▶

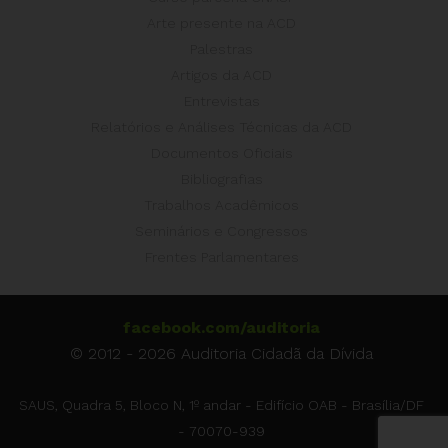
Arte presente na ACD
Palestras
Artigos da ACD
Entrevistas
Relatórios e Análises Técnicas da ACD
Documentos Oficiais
Bibliografias
Trabalhos Acadêmicos
Seminários e Congressos
Frentes Parlamentares
facebook.com/auditoria
© 2012 - 2026 Auditoria Cidadã da Dívida
SAUS, Quadra 5, Bloco N, 1º andar - Edifício OAB - Brasília/DF
- 70070-939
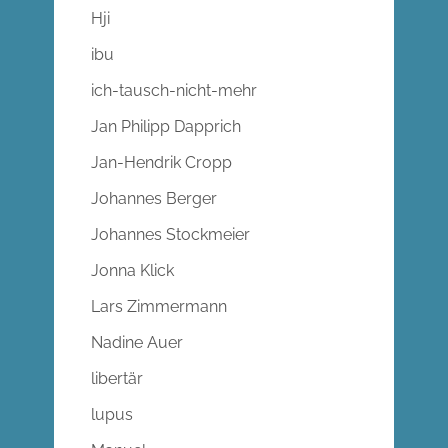
Hji
ibu
ich-tausch-nicht-mehr
Jan Philipp Dapprich
Jan-Hendrik Cropp
Johannes Berger
Johannes Stockmeier
Jonna Klick
Lars Zimmermann
Nadine Auer
libertär
lupus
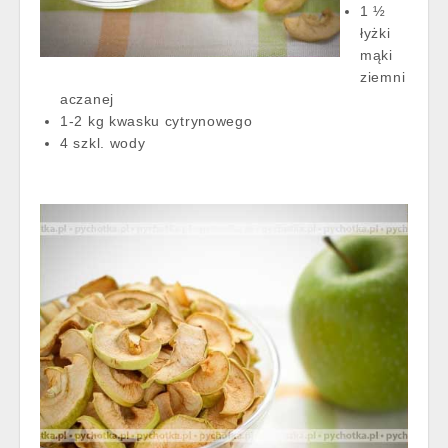
1 ½
łyżki
mąki
ziemni
aczanej
1-2 kg kwasku cytrynowego
4 szkl. wody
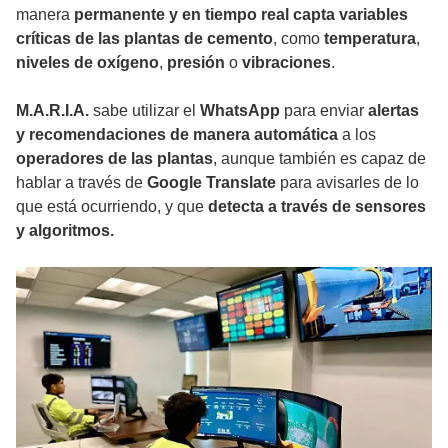
manera
permanente y en tiempo real capta variables
críticas de las plantas de cemento
, como
temperatura
,
niveles de oxígeno
,
presión
o
vibraciones
.
M.A.R.I.A.
sabe utilizar el
WhatsApp
para enviar
alertas
y recomendaciones de manera automática
a los
operadores de las plantas
, aunque también es capaz de
hablar a través de
Google Translate
para avisarles de lo
que está ocurriendo, y que
detecta a través de sensores
y algoritmos.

◀

> [Exercise instructions]:
Each line of the data above must be repeated exactly, images excluded.

> [Answer for this exercise]:
Arte presente na ACD
Palestras
Artigos da ACD
Entrevistas
Relatórios e Análises Técnicas da ACD
Documentos Oficiais
Bibliografias
Trabalhos Acadêmicos
Seminários e Congressos
Frentes Parlamentares
facebook.com/auditoria
© 2012 - 2026 Auditoria Cidadã da Dívida
SAUS, Quadra 5, Bloco N, 1º andar - Edifício OAB - Brasília/DF
- 70070-939
Hji
ibu
ich-tausch-nicht-mehr
Jan Philipp Dapprich
Jan-Hendrik Cropp
Johannes Berger
Johannes Stockmeier
Jonna Klick
Lars Zimmermann
Nadine Auer
libertär
lupus
1 ½
łyżki
mąki
ziemni
aczanej
1-2 kg kwasku cytrynowego
4 szkl. wody
manera
permanente y en tiempo real capta variables
críticas de las plantas de cemento
, como
temperatura
,
niveles de oxígeno
,
presión
o
vibraciones
.
M.A.R.I.A.
sabe utilizar el
WhatsApp
para enviar
alertas
y recomendaciones de manera automática
a los
operadores de las plantas
, aunque también es capaz de
hablar a través de
Google Translate
para avisarles de lo
que está ocurriendo, y que
detecta a través de sensores
y algoritmos.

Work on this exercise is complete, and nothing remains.